# YOUR INSTRUCTIONS:
Using the data beneath, show every line that includes the word "marketing".

# AVAILABLE DATA:
┏━━
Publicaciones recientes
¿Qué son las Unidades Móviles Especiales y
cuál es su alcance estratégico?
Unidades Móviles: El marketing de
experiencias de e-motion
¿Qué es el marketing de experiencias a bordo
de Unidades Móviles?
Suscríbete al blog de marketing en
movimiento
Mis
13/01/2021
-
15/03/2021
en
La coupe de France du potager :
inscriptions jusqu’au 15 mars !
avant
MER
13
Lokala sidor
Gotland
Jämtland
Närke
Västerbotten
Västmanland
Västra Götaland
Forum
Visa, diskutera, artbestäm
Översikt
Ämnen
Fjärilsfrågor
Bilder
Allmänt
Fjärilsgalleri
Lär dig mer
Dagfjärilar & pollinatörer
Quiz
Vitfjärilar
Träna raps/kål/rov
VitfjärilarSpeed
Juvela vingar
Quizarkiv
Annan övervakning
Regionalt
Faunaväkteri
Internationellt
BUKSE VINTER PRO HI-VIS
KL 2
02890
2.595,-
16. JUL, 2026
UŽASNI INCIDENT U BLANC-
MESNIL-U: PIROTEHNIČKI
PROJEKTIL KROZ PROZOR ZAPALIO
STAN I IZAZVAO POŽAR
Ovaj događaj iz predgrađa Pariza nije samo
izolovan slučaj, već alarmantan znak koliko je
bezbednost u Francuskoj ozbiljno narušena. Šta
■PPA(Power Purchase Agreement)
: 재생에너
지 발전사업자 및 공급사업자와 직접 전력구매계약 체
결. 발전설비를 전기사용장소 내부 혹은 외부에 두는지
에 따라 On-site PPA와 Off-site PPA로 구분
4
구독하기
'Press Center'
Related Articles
┗━━
# ANSWER BELOW:
Unidades Móviles: El marketing de
¿Qué es el marketing de experiencias a bordo
Suscríbete al blog de marketing en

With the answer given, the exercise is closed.